Accomplishments and Honors:

  • Cramer and his friend Edward “Sandy” MacArthur founded and organized the American Sailing Education Association in 1971 in Lake Forest, Illinois
  • Sailed on Myth of Malham, which won the Fastnet Race in 1949.
  • Navigator on Finisterre in what would be the first of three consecutive victories in the Newport to Bermuda Race; won Mixter Trophy for Navigator of the Winning Yacht
  • Navigator onboard Woods Hole Oceanographic’s Atlantis, one of the last working U.S. sailing research vessels
  • Retired from the U.S. Coast Guard Reserve with the rank of Lieutenant Commander
  • Master’s degree in Maritime History at the University of Pennsylvania

 

Cory’s father worked as a yacht broker and the family lived aboard a sailing yacht that cruised up and down the East Coast. As a youngster, Cramer was educated on the family yacht by his mother during the Depression, and he spent his adolescent years sailing and learning about the sea — navigation, seamanship, and sailing small boats on harbors and bays between the West Indies and Nova Scotia.
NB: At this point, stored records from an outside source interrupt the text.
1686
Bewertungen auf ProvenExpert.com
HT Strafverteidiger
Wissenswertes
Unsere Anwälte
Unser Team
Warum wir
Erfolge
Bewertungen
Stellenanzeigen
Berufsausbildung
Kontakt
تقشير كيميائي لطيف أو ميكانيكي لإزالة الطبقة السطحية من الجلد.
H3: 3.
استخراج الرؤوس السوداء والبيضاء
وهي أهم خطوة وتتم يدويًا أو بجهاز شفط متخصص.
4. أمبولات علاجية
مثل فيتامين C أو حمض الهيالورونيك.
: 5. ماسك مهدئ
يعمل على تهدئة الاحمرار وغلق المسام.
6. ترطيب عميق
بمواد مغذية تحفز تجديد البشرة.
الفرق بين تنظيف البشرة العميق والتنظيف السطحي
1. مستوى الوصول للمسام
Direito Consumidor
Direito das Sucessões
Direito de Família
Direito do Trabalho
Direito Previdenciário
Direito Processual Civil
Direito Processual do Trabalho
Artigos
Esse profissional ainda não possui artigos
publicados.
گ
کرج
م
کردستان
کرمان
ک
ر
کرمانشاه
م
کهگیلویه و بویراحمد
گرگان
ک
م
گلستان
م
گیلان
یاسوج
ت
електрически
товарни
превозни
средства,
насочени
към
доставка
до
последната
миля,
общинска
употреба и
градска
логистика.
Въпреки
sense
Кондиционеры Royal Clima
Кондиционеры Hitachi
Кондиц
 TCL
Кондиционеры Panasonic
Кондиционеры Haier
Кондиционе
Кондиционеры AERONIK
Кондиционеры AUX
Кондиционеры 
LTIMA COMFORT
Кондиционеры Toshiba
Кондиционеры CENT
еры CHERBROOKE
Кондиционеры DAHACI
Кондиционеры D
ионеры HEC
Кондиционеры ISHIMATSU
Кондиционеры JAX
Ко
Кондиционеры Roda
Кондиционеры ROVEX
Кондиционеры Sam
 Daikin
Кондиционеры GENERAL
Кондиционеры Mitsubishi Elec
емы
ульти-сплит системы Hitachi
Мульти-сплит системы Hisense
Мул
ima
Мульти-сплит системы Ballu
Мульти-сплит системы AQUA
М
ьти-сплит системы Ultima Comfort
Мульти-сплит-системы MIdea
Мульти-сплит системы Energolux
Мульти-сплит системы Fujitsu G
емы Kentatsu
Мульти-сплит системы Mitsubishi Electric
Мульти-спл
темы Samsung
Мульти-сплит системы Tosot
After graduating Yale University in 1949, he embarked on his first deep sea sailing voyage from Jamaica where he joined the internationally known Englishman, Bobby Somerset, on the 45-foot cutter Iolaire, and sailed her to Europe. Cory sailed on Myth of Malham, which won the Fastnet Race in 1949. He sailed as navigator onboard Woods Hole Oceanographic’s Atlantis, one of the last working U.S. sailing research vessels which was conducting early research on the Mid-Atlantic Ridge.
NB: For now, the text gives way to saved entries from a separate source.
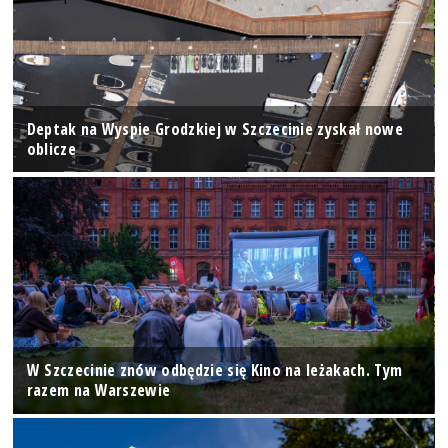
Deptak na Wyspie Grodzkiej w Szczecinie zyskał nowe
oblicze
W Szczecinie znów odbędzie się Kino na leżakach. Tym
razem na Warszewie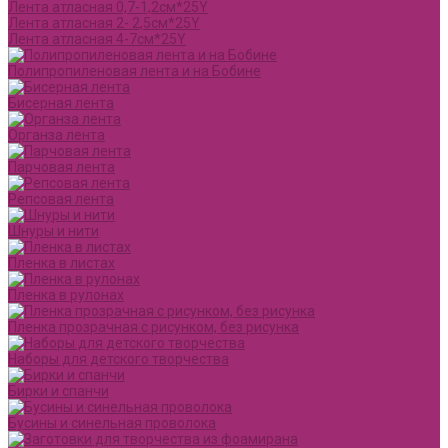
Лента атласная 0,7-1,2см*25Y
Лента атласная 2- 2,5см*25Y
Лента атласная 4-7см*25Y
Полипропиленовая лента и на Бобине
Бисерная лента
Органза лента
Парчовая лента
Репсовая лента
Шнуры и нити
Пленка в листах
Пленка в рулонах
Пленка прозрачная с рисунком, без рисунка
Наборы для детского творчества
Бирки и спанчи
Бусины и синельная проволока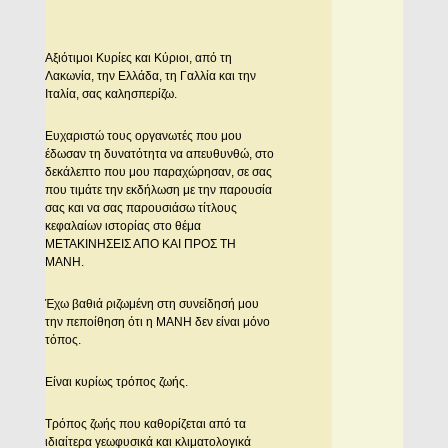
Αξιότιμοι Κυρίες και Κύριοι, από τη
Λακωνία, την Ελλάδα, τη Γαλλία και την
Ιταλία, σας καλησπερίζω.
Ευχαριστώ τους οργανωτές που μου
έδωσαν τη δυνατότητα να απευθυνθώ, στο
δεκάλεπτο που μου παραχώρησαν, σε σας
που τιμάτε την εκδήλωση με την παρουσία
σας και να σας παρουσιάσω τίτλους
κεφαλαίων ιστορίας στο θέμα
ΜΕΤΑΚΙΝΗΣΕΙΣ ΑΠΟ ΚΑΙ ΠΡΟΣ ΤΗ
ΜΑΝΗ.
Έχω βαθιά ριζωμένη στη συνείδησή μου
την πεποίθηση ότι η ΜΑΝΗ δεν είναι μόνο
τόπος.
Είναι κυρίως τρόπος ζωής.
Τρόπος ζωής που καθορίζεται από τα
ιδιαίτερα γεωφυσικά και κλιματολογικά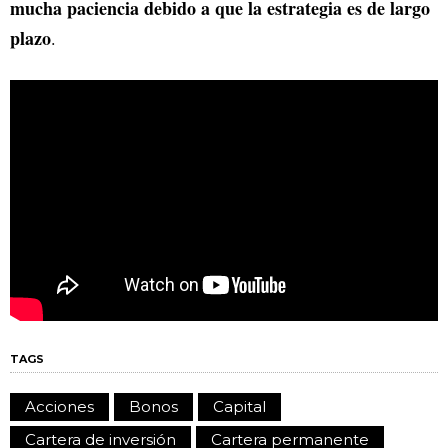
mucha paciencia debido a que la estrategia es de largo
plazo
.
TAGS
Acciones
Bonos
Capital
Cartera de inversión
Cartera permanente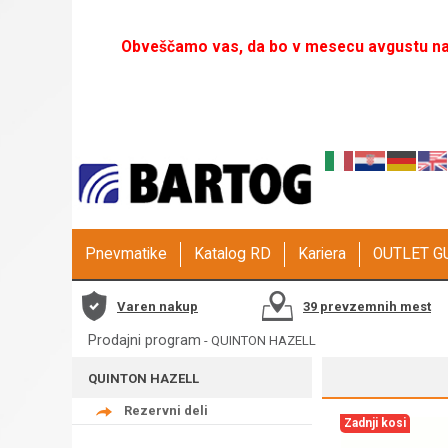
Obveščamo vas, da bo v mesecu avgustu naš
Pnevmatike
Katalog RD
Kariera
OUTLET 
Varen nakup
39 prevzemnih mest
Prodajni program
-
QUINTON HAZELL
QUINTON HAZELL
Rezervni deli
Zadnji kosi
In short order, he earned a commission in the U.S. Coast Guard and spent sea time on board several USCG vessels. He retired from the U.S. Coast Guard Reserve with the rank of Lieutenant Commander.

After the Coast Guard and a three-month voyage sailing in and around the Bahamian Islands on board his sloop Sahara, Cramer returned to school and earned a master’s degree in Maritime History at the University of Pennsylvania.

In 1956, he served as navigator aboard Carleton Mitchell’s famous yawl Finisterre in what would be the first of three consecutive victories in the Newport to Bermuda Race, winning the Mixter Trophy for Navigator of the Winning Yacht in the process.

His sailing career notwithstanding, it is the founding of the Sea Education Association in Woods Hole for which Cramer is best known, (see www.sea.edu.) While teaching ashore, he was inspired by two other sailors who had taken students to sea on sailing ships – Warwick Tompkins, who sailed a vessel called Wander Bird in the 1920s and ’30s, and Irving Johnson, who had served as mate with Tompkins, and subsequently undertook similar deep sea sailing ventures in the famous brigantine Yankee.

With years of experience as a teacher, educational administrator, and seaman under his belt, and having developed an extensive network of friends and acquaintances in the offshore sailing and yachting world, Cramer and his friend Edward “Sandy” MacArthur organized the American Sailing Education Association in 1971 in Lake Forest, Illinois.

After moving to Woods Hole in 1975, SEA began attracting faculty members from the greater sailing and scientific community who would teach on shore and then go to sea with their students on Westward. With equal teaching time ashore and at sea, SEA Semester offered a more balanced and desirable employment situation than the earlier, entirely seagoing program. Today, SEA’s reach includes 41 affiliates and over 200 sending institutions from colleges and universities in the U.S. and abroad, all of which grant academic credit for the several deep-sea sailing programs offered by SEA.

Starting with the first group of students in 1971, as of 2013, Cramer’s SEA has over 7,500 alumni who are active in a wide range of careers from professional oceanographers to career diplomats to environmental scientists to lawyers and teachers. A number of these graduates have become professional mariners holding licenses as mates and masters with sail endorsements. All of them have taken away a deep appreciation for the oceans, their impact on human life, and the impact human life has on the oceans.